In a comical YouTube video that has since been taken down, technologist Austin Meyer read aloud from a newspaper that blocked the entire view out the windshield of his Tesla Model S. The car is running on Autopilot, steering itself as well as keeping acceleration steady. But instead of demonstrating that hands-off control of self-driving cars is ready for prime time, Meyer was making the point that watching the road is still mandatory for safe driving, even in robotic cars. He in fact used a spotter in a pace car and drove on a sparsely traveled private road to pull off his newspaper stunt.
That’s because vehicles with autonomous capabilities still aren’t up to the task of everyday driving, as more recent and serious events have illustrated. On May 7, Joshua D. Brown died while driving his Tesla Model S in self-driving mode. Initial reports indicate that the car’s cameras could not distinguish the white side of a turning tractor-trailer rig from the sky, or may have identified it as an overhead sign, so the car’s brakes were not activated. The National Highway Transportation Safety Administration has launched an investigation.
The crash has called attention to what those working on human-machine interaction already know: Much more work needs to be done to line up human expectations with fast-evolving robotic capabilities. The study of how to optimize human-robot interaction, or HRI, is a central challenge now facing both robot designers and users.
The Perception Problem
Perceptions, both human and robot, are at the heart of the HRI challenge. On the human side, says Sanjiv Singh, a research professor at Carnegie Mellon University’s Robotics Institute and CEO of drone startup Near Earth Autonomy, is a gap between the perceived abilities of robots like self-driving cars and their actual capabilities. “One of the dangers of automation,” says Singh, “is that people sometimes ascribe more intelligence to the automation than is really there.” And that can get people into trouble.
Singh cites a case where sponsors of an experimental autonomous lawn mower visited his lab at Carnegie Mellon to see a demonstration.

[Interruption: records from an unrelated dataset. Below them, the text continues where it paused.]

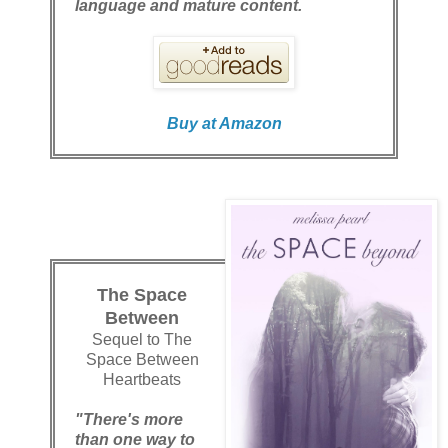
language and mature content.
Buy at Amazon
The Space
Between
Sequel to The
Space Between
Heartbeats
"There's more
than one way to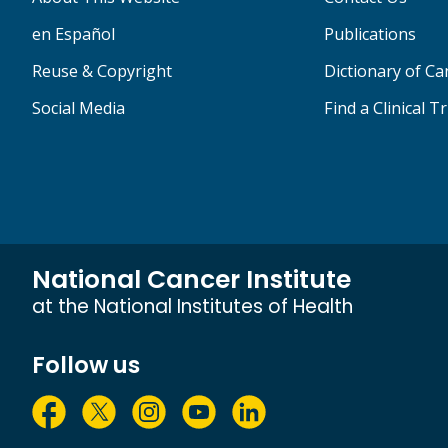
en Español
Publications
Reuse & Copyright
Dictionary of C
Social Media
Find a Clinical Tr
National Cancer Institute
at the National Institutes of Health
Follow us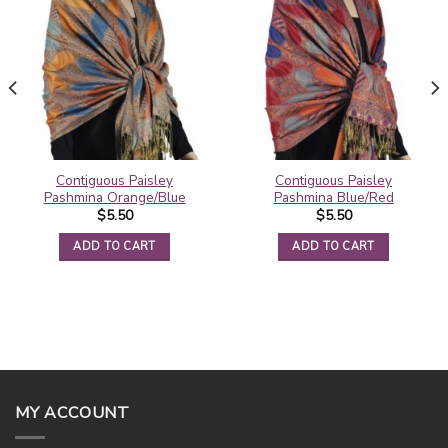
Contiguous Paisley
Contiguous Paisley
Pashmina Orange/Blue
Pashmina Blue/Red
$
5.50
$
5.50
ADD TO CART
ADD TO CART
MY ACCOUNT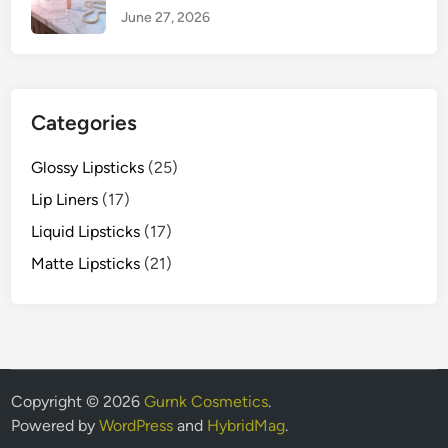
June 27, 2026
Categories
Glossy Lipsticks
(25)
Lip Liners
(17)
Liquid Lipsticks
(17)
Matte Lipsticks
(21)
Copyright © 2026
Gurnk Cosmetics
.
Powered by
WordPress
and
HybridMag
.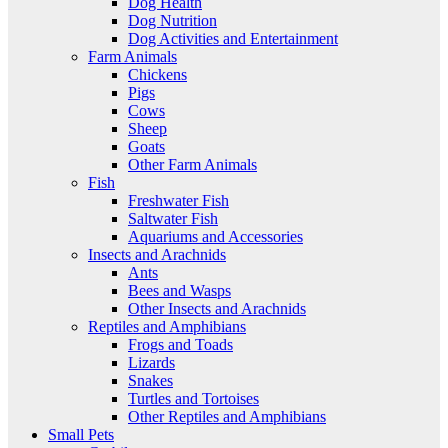
Dog Health
Dog Nutrition
Dog Activities and Entertainment
Farm Animals
Chickens
Pigs
Cows
Sheep
Goats
Other Farm Animals
Fish
Freshwater Fish
Saltwater Fish
Aquariums and Accessories
Insects and Arachnids
Ants
Bees and Wasps
Other Insects and Arachnids
Reptiles and Amphibians
Frogs and Toads
Lizards
Snakes
Turtles and Tortoises
Other Reptiles and Amphibians
Small Pets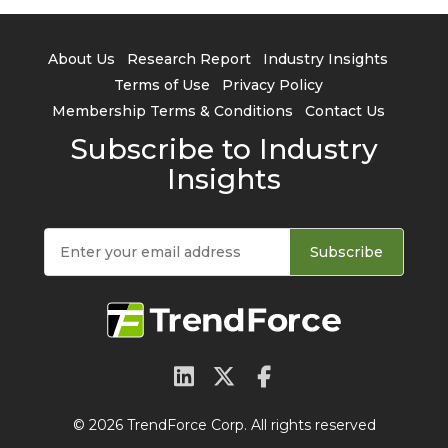
About Us
Research Report
Industry Insights
Terms of Use
Privacy Policy
Membership Terms & Conditions
Contact Us
Subscribe to Industry
Insights
Subscribe
© 2026 TrendForce Corp. All rights reserved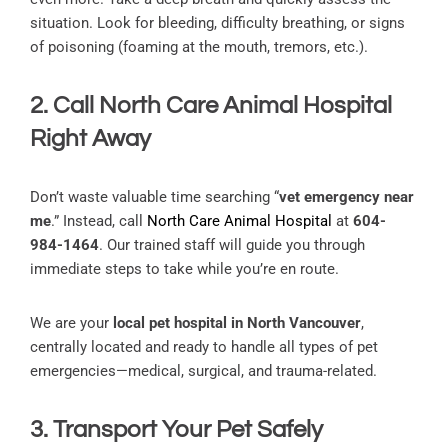
situation. Look for bleeding, difficulty breathing, or signs
of poisoning (foaming at the mouth, tremors, etc.).
2. Call North Care Animal Hospital
Right Away
Don’t waste valuable time searching “
vet emergency near
me
.” Instead, call
North Care Animal Hospital
at
604-
984-1464
. Our trained staff will guide you through
immediate steps to take while you’re en route.
We are your
local pet hospital in North Vancouver
,
centrally located and ready to handle all types of pet
emergencies—medical, surgical, and trauma-related.
3. Transport Your Pet Safely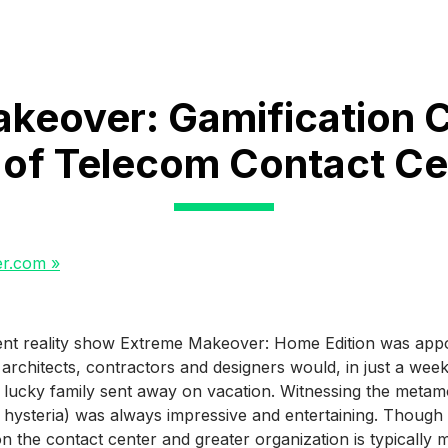
keover: Gamification 
 of Telecom Contact Ce
er.com »
ent reality show Extreme Makeover: Home Edition was app
architects, contractors and designers would, in just a wee
lucky family sent away on vacation. Witnessing the metamo
 hysteria) was always impressive and entertaining. Though n
 on the contact center and greater organization is typically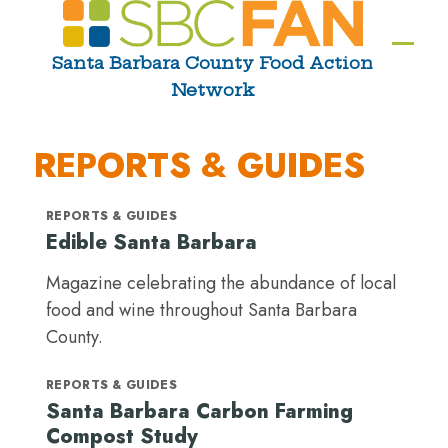
Skip
to
Ope
Clos
Santa Barbara County Food Action
content
Network
mobi
mobi
men
men
REPORTS & GUIDES
REPORTS & GUIDES
Edible Santa Barbara
Magazine celebrating the abundance of local
food and wine throughout Santa Barbara
County.
REPORTS & GUIDES
Santa Barbara Carbon Farming
Compost Study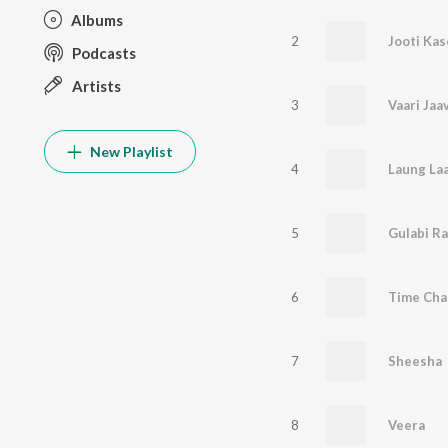
Albums
2
Jooti Kas
Podcasts
Artists
3
Vaari Jaa
New Playlist
4
Laung Laa
5
Gulabi R
6
Time Cha
7
Sheesha
8
Veera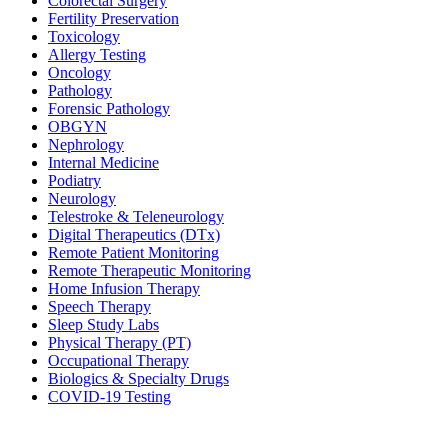
Colorectal Surgery
Fertility Preservation
Toxicology
Allergy Testing
Oncology
Pathology
Forensic Pathology
OBGYN
Nephrology
Internal Medicine
Podiatry
Neurology
Telestroke & Teleneurology
Digital Therapeutics (DTx)
Remote Patient Monitoring
Remote Therapeutic Monitoring
Home Infusion Therapy
Speech Therapy
Sleep Study Labs
Physical Therapy (PT)
Occupational Therapy
Biologics & Specialty Drugs
COVID-19 Testing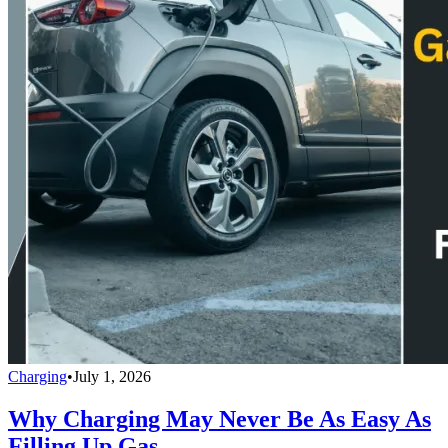
Charging
•
July 1, 2026
Why Charging May Never Be As Easy As
Filling Up Gas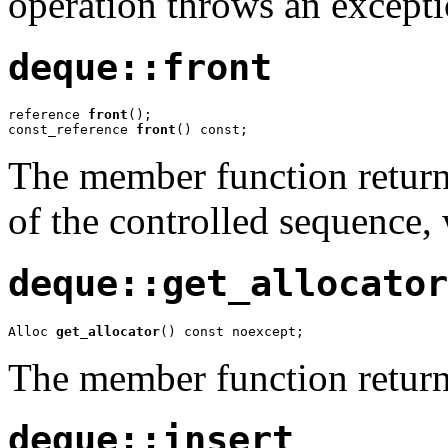
operation throws an excepti
deque::front
reference 
front
();

const_reference 
front
() const;
The member function returns
of the controlled sequence
deque::get_allocator
Alloc 
get_allocator
() const noexcept;
The member function return
deque::insert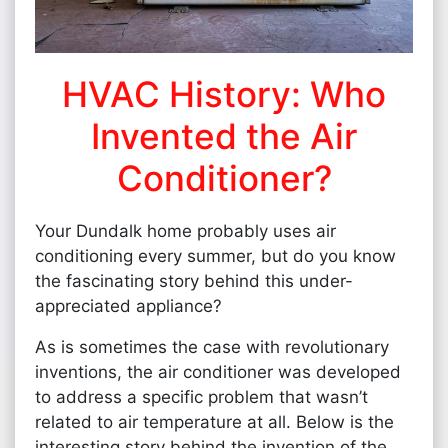
HVAC History: Who
Invented the Air
Conditioner?
Your Dundalk home probably uses air
conditioning every summer, but do you know
the fascinating story behind this under-
appreciated appliance?
As is sometimes the case with revolutionary
inventions, the air conditioner was developed
to address a specific problem that wasn’t
related to air temperature at all. Below is the
interesting story behind the invention of the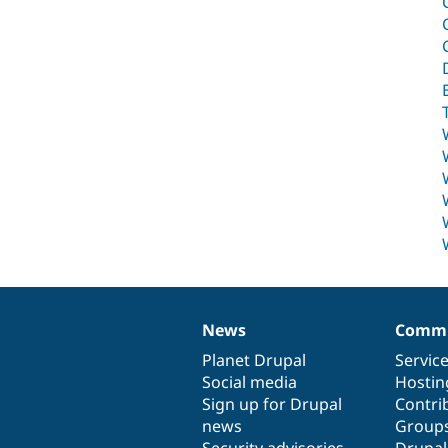
News
Commu
News
Our
Documentation
Drupal
Governance
items
Planet Drupal
community
code
of
Servic
Social media
base
community
Hostin
Sign up for Drupal
Contri
news
Group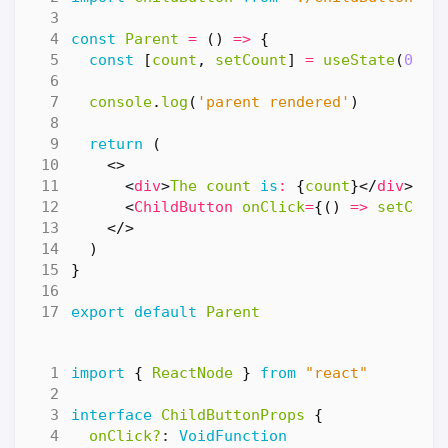
const
Parent
=
()
=>
{
const
[
count
,
setCount
]
=
useState
(
0
)
console
.
log
(
'parent rendered'
)
return
(
<>
<
div
>
The
count
is
:
{
count
}</
div
>
<
ChildButton
onClick
=
{()
=>
setCoun
</>
)
}
export
default
Parent
import
{
ReactNode
}
from
"react"
interface
ChildButtonProps
{
onClick?
: 
VoidFunction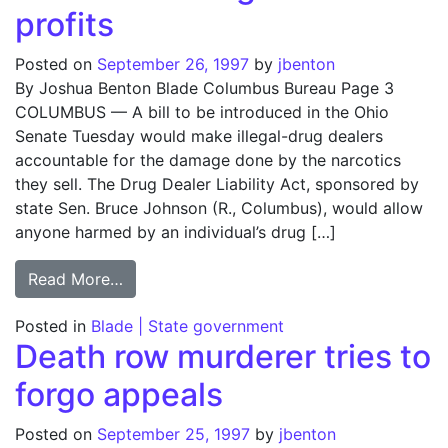
profits
Posted on
September 26, 1997
by
jbenton
By Joshua Benton Blade Columbus Bureau Page 3
COLUMBUS — A bill to be introduced in the Ohio
Senate Tuesday would make illegal-drug dealers
accountable for the damage done by the narcotics
they sell. The Drug Dealer Liability Act, sponsored by
state Sen. Bruce Johnson (R., Columbus), would allow
anyone harmed by an individual’s drug […]
from Bill aims at drug dealers’ profits
Read More…
Posted in
Blade | State government
Death row murderer tries to
forgo appeals
Posted on
September 25, 1997
by
jbenton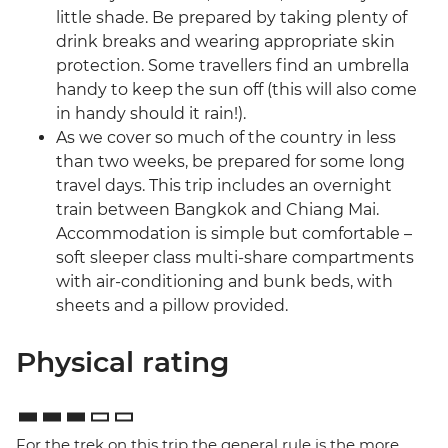
little shade. Be prepared by taking plenty of
drink breaks and wearing appropriate skin
protection. Some travellers find an umbrella
handy to keep the sun off (this will also come
in handy should it rain!).
As we cover so much of the country in less
than two weeks, be prepared for some long
travel days. This trip includes an overnight
train between Bangkok and Chiang Mai.
Accommodation is simple but comfortable –
soft sleeper class multi-share compartments
with air-conditioning and bunk beds, with
sheets and a pillow provided.
Physical rating
For the trek on this trip the general rule is the more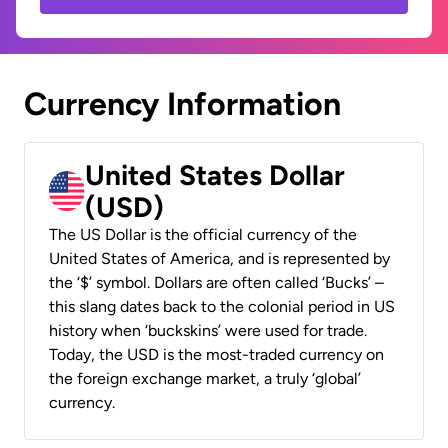
Currency Information
United States Dollar
(USD)
The US Dollar is the official currency of the
United States of America, and is represented by
the ‘$’ symbol. Dollars are often called ‘Bucks’ –
this slang dates back to the colonial period in US
history when ‘buckskins’ were used for trade.
Today, the USD is the most-traded currency on
the foreign exchange market, a truly ‘global’
currency.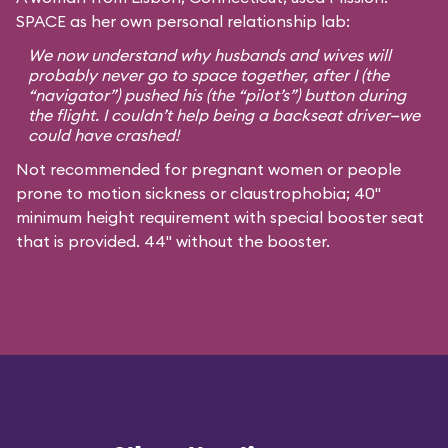
SPACE as her own personal relationship lab:
We now understand why husbands and wives will
probably never go to space together, after I (the
“navigator”) pushed his (the “pilot’s”) button during
the flight. I couldn’t help being a backseat driver—we
could have crashed!
Not recommended for pregnant women or people
prone to motion sickness or claustrophobia; 40"
minimum height requirement with special booster seat
that is provided. 44" without the booster.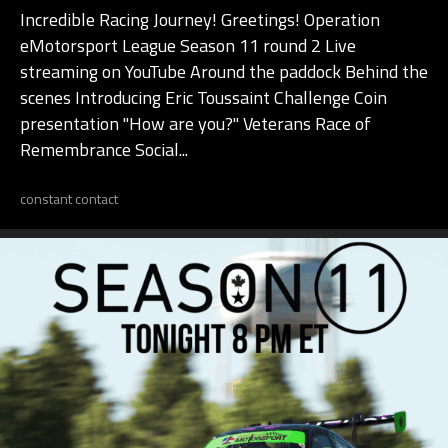
Incredible Racing Journey! Greetings! Operation
eMotorsport League Season 11 round 2 Live
streaming on YouTube Around the paddock Behind the
scenes Introducing Eric Toussaint Challenge Coin
presentation "How are you?" Veterans Race of
Remembrance Social...
constant contact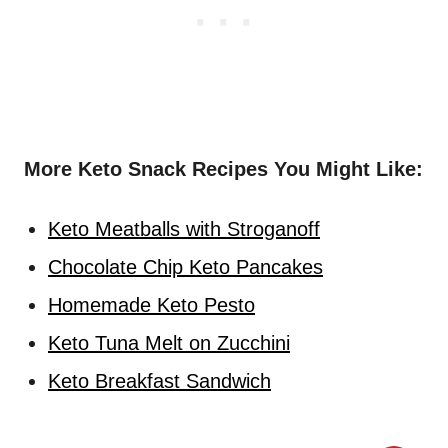
More Keto Snack Recipes You Might Like:
Keto Meatballs with Stroganoff
Chocolate Chip Keto Pancakes
Homemade Keto Pesto
Keto Tuna Melt on Zucchini
Keto Breakfast Sandwich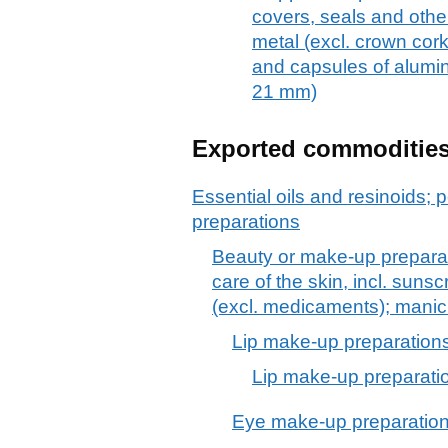
covers, seals and othe
metal (excl. crown cork
and capsules of alumin
21 mm)
Exported commoditie
Essential oils and resinoids; p
preparations
Beauty or make-up preparat
care of the skin, incl. suns
(excl. medicaments); manic
Lip make-up preparation
Lip make-up preparati
Eye make-up preparatio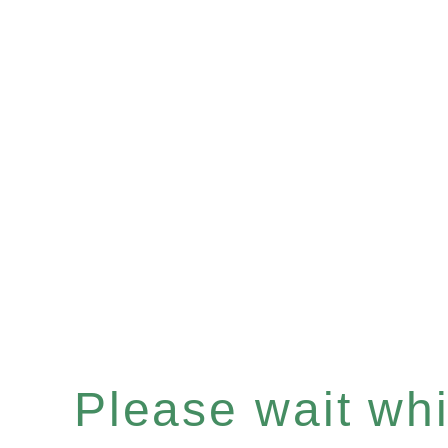
Please wait whil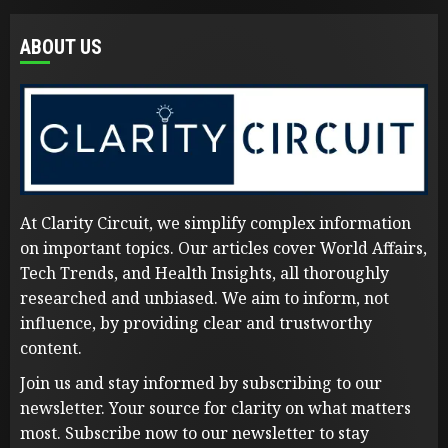
ABOUT US
At Clarity Circuit, we simplify complex information
on important topics. Our articles cover World Affairs,
Tech Trends, and Health Insights, all thoroughly
researched and unbiased. We aim to inform, not
influence, by providing clear and trustworthy
content.
Join us and stay informed by subscribing to our
newsletter. Your source for clarity on what matters
most. Subscribe now to our newsletter to stay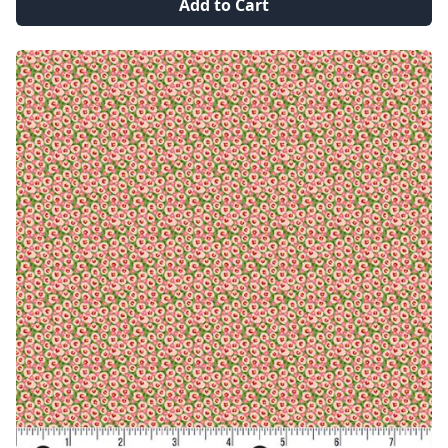
Add to Cart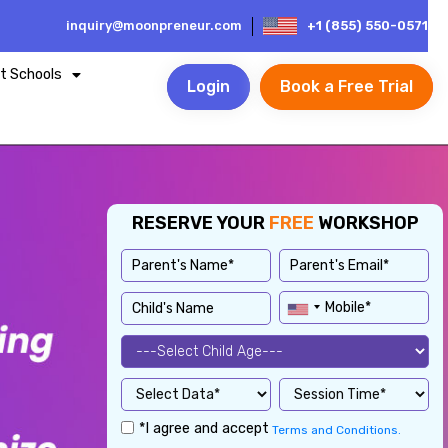
inquiry@moonpreneur.com
+1 (855) 550-0571
t Schools
Login
Book a Free Trial
RESERVE YOUR
FREE
WORKSHOP
*I agree and accept
Terms and Conditions.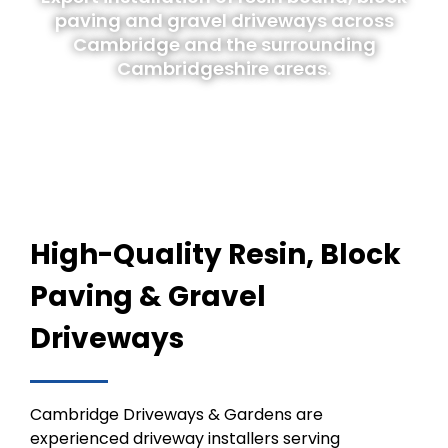
paving and gravel driveways across
Cambridge and the surrounding
Cambridgeshire areas.
High-Quality Resin, Block
Paving & Gravel
Driveways
Cambridge Driveways & Gardens are
experienced driveway installers serving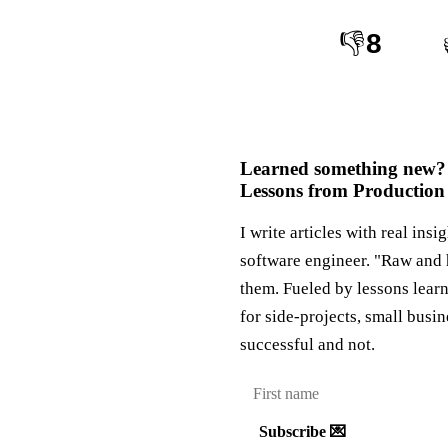
👎
8
Learned something new?
Lessons from Production
I write articles with real insi
software engineer. "Raw and 
them. Fueled by lessons lear
for side-projects, small busi
successful and not.
Subscribe 💌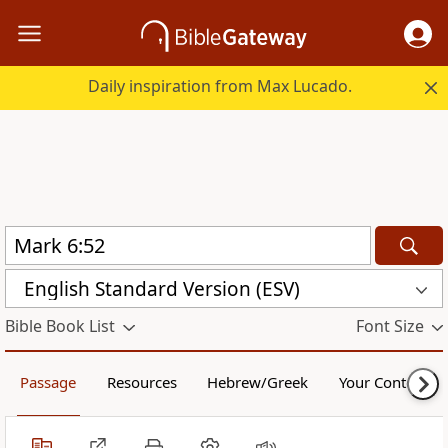
Daily inspiration from Max Lucado.
English Standard Version (ESV)
Bible Book List
Font Size
Passage
Resources
Hebrew/Greek
Your Content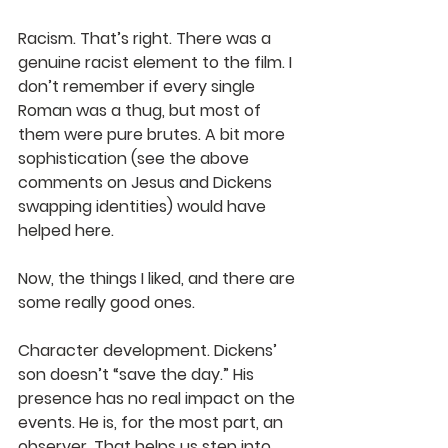
Racism. That’s right. There was a 
genuine racist element to the film. I 
don’t remember if every single 
Roman was a thug, but most of 
them were pure brutes. A bit more 
sophistication (see the above 
comments on Jesus and Dickens 
swapping identities) would have 
helped here.
Now, the things I liked, and there are 
some really good ones.
Character development. Dickens’ 
son doesn’t “save the day.” His 
presence has no real impact on the 
events. He is, for the most part, an 
observer. That helps us step into 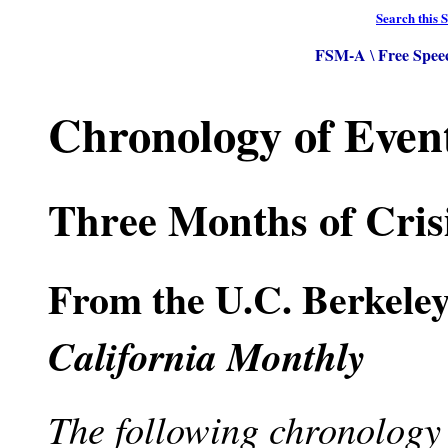
Search this S
FSM-A
Free Spee
\
Chronology of Even
Three Months of Crisi
From the U.C. Berkele
California Monthly
The following chronology t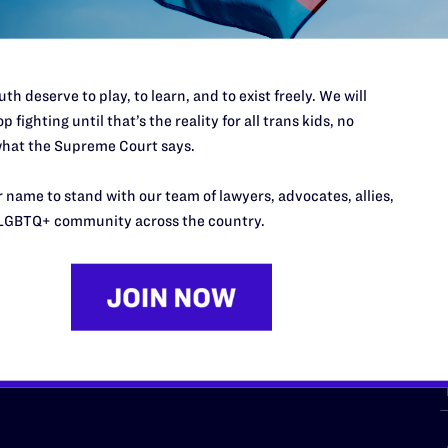
th deserve to play, to learn, and to exist freely. We will
p fighting until that’s the reality for all trans kids, no
hat the Supreme Court says.
URCES
REGIONS
 name to stand with our team of lawyers, advocates, allies,
p Desk
Midwest
A
LGBTQ+ community across the country.
a
as
Northeast
n
South Central
s
Southern
nter
Western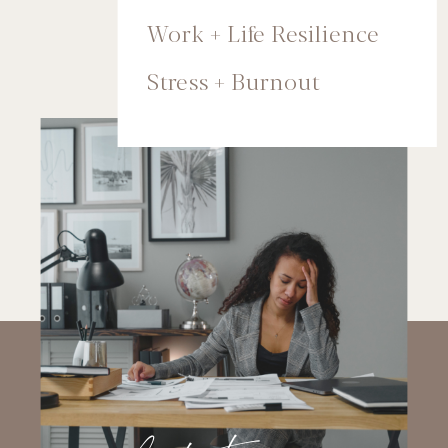
Work + Life Resilience
Stress + Burnout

After a few minutes of watching the mower, the sponsors grew comfortable enough with it to stop paying attention, even turning their backs to the golf-cart-size machine and its whirling blades as they excitedly discussed its potential. “We had to tell them,” recalls Singh, “this is a piece of heavy machinery that’s operating within feet of you. It could have an error.” The tendency is for humans to get too relaxed too quickly around potentially dangerous robots if they initially appear competent, which is something that Singh himself experienced while riding in an experimental autonomous car created by Google.
The limitation of software controlling autonomous vehicles, says Singh, is that although it may perform well in predictable conditions, it may not react so predictably — or at all — in unforeseen circumstances. For that reason a human has to keep a close watch and be ready to take over. And for a driver lulled into complacency, reaction may come too late to avoid an accident.
Thomas Sheridan, a professor emeritus of mechanical engineering at MIT, has studied human factors and HRI in a career going back to the 1950s, when he worked on airplane cockpit design in the U.S. Air Force. He cites studies showing that humans do not in fact react quickly enough to take over from misbehaving robots to prevent problems from occurring. “If there’s too little to do, a person just loses interest,” he says. This means human intervention won’t occur until it’s too late. “Keeping the human in the loop if the human’s got nothing to do is a virtual impossibility.”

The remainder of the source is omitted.